Amerika’nın PYD’ye desteği nereye kadar?
İSTANBUL - Doç. Dr. Hasan Basri Yalçın
Türkiye’nin Afrin operasyonu için hazırlıklara başlaması Suriye sahnesinde tekrar hareketlenmeye neden oldu. Halihazırda Suriye iç savaşı bir anlamda alan hakimiyeti mücadelesine dönüştü. Her taraf kendi tuttuğu alanı tahkim etmeye çalışırken, Türkiye bir alanda temizlik yapmak peşinde.
Afrin uzun süredir Türkiye’nin öncelikli hedefi. Zira tam sınırda kurulmak istenen terör koridorunun son halkası. Türkiye bu koridoru Fırat Kalkanı’yla ortadan ikiye böldü. Batı tarafında Afrin kaldı. Tüm PYD bölgesi zaten Türkiye’nin hedefinde ama Afrin, şimdi en mümkün hedef haline dönüştü. Eğer stratejik anlamda düşünülecek olursa, Türkiye’nin Afrin’den önce hedef almak istediği başka bölgeler var. Hem Münbiç hem de Fırat’ın doğu kıyısı Türkiye için daha tercih edilir hedefler. Ancak şimdilik adım adım ilerleniyor. Fırat Kalkanı’yla koridor bölündü. İdlib operasyonuyla Afrin çembere alındı. Şimdi Afrin için teknik ve taktik hazırlıklar tamam. Geriye kalır diplomatik zemin.
Suriye iç savaşında çok fazla katılımcı var. Bu tür durumlarda girişilecek bir askeri operasyon, farklı aktörlerle karşı karşıya gelmeyi gerektirebilir. Türkiye için en önemli iki aktör Amerika ve Rusya. Bu nedenle Türkiye bu zemini de kontrol etmek zorunda.
Bu çerçevede Ankara nabız yoklayarak adım atıyor. Cumhurbaşkanı Erdoğan Türkiye’nin Afrin kararlılığını dile getirirken esasında tepkileri de ölçüyor. Görünen o ki, hem Amerika hem de Rusya çok memnun olmasa da, Afrin konusunda Türkiye’nin önüne geçecek gibi değiller.

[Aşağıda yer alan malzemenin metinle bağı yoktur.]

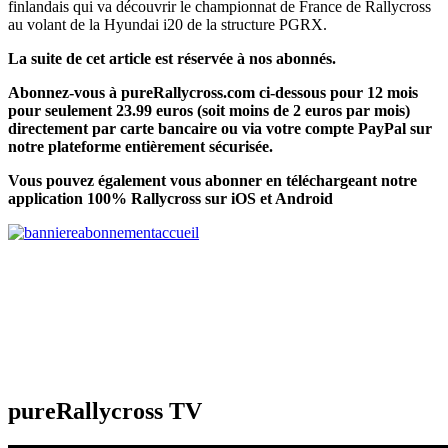
finlandais qui va découvrir le championnat de France de Rallycross
au volant de la Hyundai i20 de la structure PGRX.
La suite de cet article est réservée à nos abonnés.
Abonnez-vous à pureRallycross.com ci-dessous pour 12 mois
pour seulement 23.99 euros (soit moins de 2 euros par mois)
directement par carte bancaire ou via votre compte PayPal sur
notre plateforme entièrement sécurisée.
Vous pouvez également vous abonner en téléchargeant notre
application 100% Rallycross sur iOS et Android
pureRallycross TV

Rusya bu konuda kamuoyuna açık bir tavır takınmıyor. Ama Türkiye’yle olan münasebeti düşünüldüğünde bu konuda da bir uzlaşmaya varıldığı düşünülebilir. Zira Türkiye’yle Rusya arasında en azından İdlib Operasyonu başladığı günden bu yana zımni bir mutabakat olduğu düşünülebilir. Rusya, Türkiye’nin İdlib’te Nusra ve benzeri örgütlere karşı mücadelesini istediği için, İdlib’e girişini destekliyordu. Türkiye ise İdlib’e girerken Afrin’i kuşatmayı hedefliyordu. Her iki taraf da birbirlerinin kastını biliyor. Her iki taraf da buna rağmen bu ilişkiyi sürdürüyor. Rusya için Afrin öncelikli bir alan değil. Gerekirse, Türkiye’nin buraya girmesini tercih bile edebilir. Ancak bunun da Türkiye için bir bedeli olması gerektiğini düşünüyor.

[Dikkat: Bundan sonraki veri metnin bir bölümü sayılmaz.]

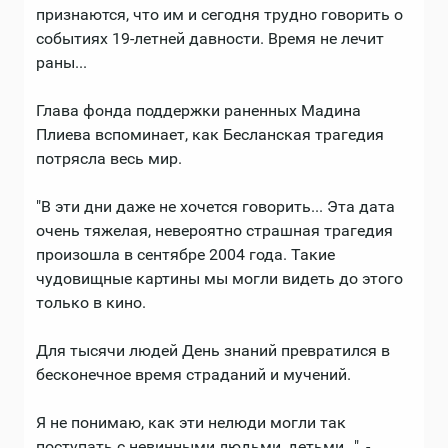
признаются, что им и сегодня трудно говорить о
событиях 19-летней давности. Время не лечит
раны...
Глава фонда поддержки раненных Мадина
Плиева вспоминает, как Бесланская трагедия
потрясла весь мир.
"В эти дни даже не хочется говорить... Эта дата
очень тяжелая, невероятно страшная трагедия
произошла в сентябре 2004 года. Такие
чудовищные картины мы могли видеть до этого
только в кино.
Для тысячи людей День знаний превратился в
бесконечное время страданий и мучений.
Я не понимаю, как эти нелюди могли так
поступать с невинными людьми, детьми…", -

Bu bedel de İdlib’te Nusra’yla mücadele sorumluluğunu alması olabilir. Türkiye ise böyle bir sorumluluğu tek başına üstlenip yeni cepheler açmak yerini bu işi daha akılcı ve yumuşak yöntemlerle halletme peşinde. Şimdilik böyle bir resmin içerisinde Türkiye’nin Rusya’yla bu ilişki biçimini sürdürebileceğini öngörmek mümkün.

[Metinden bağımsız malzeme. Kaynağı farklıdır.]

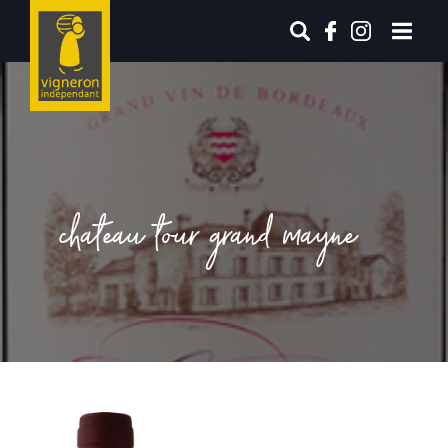
chateau tour grand mayne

Diğer taraftan Amerika’nın durumu ise biraz farklı. Amerika her halükârda PYD’nin Afrin’deki varlığını sürdürmek istiyor. Zaten PYD için bu alanı açan bu imkânı sunan Amerika’nın kendisi. Şimdi Türkiye’nin atmak üzere olduğu adım, esasen Amerika’ya karşı bir adım. Bu nedenle Amerika’nın Afrin konusunda daha ısrarcı olması şaşırtıcı değil. Türkiye de zaten bu ısrarın boyutlarını görmek istiyor. Türkiye işi ciddiye bindirince, Amerika konuya eğilmek durumunda kaldı. Bunlardan birinde Amerika PYD’yi sahiplendiğini dile getirdi. PYD’nin bir sınır korum gücü haline dönüştürüleceği duyuruldu. Bu Amerika’nın PYD’yi bırakmadığı anlamına gelcekti. Türkiye’ye karşı kitaba oldukça uygun bir diplomatik uyarı sunulmuş oldu. Normal şartlarde bunu duyan bir müttefikin diğer müttefikle bu uyarı çerçevesinde tekrar müzakereye oturmasını bekleyebilirsiniz. Fakat Türkiye’yle Amerika’nın ilişkisi artık o bildiğimiz klasik müttefiklik ilişkisi değil. Türkiye, Amerika’nın kendine düşmanlık ettiğini düşünüyor. Bu nedenle Amerika’ya karşı pozisyon alıyor. Böyle olunca Amerika Türkiye üzerinde müttefiklik ilişkisinden doğabilecek tüm nüfuzunu da kaybetmiş oluyor. Yani NATO’daki büyük ortak olarak Türkiye’yi ikna edemiyor. Çünkü ilişkiler öylesine bozuldu ki, artık Türkiye bu uyarıları görmezden geliyor. Ortakla ilişkiler bozulur düşüncesi olmayınca da, ortağın ne düşündüğününün bir önemi kalmıyor. Amerika Türkiye üzerindeki etki ve nüfuzunu kaybetmiş oluyor.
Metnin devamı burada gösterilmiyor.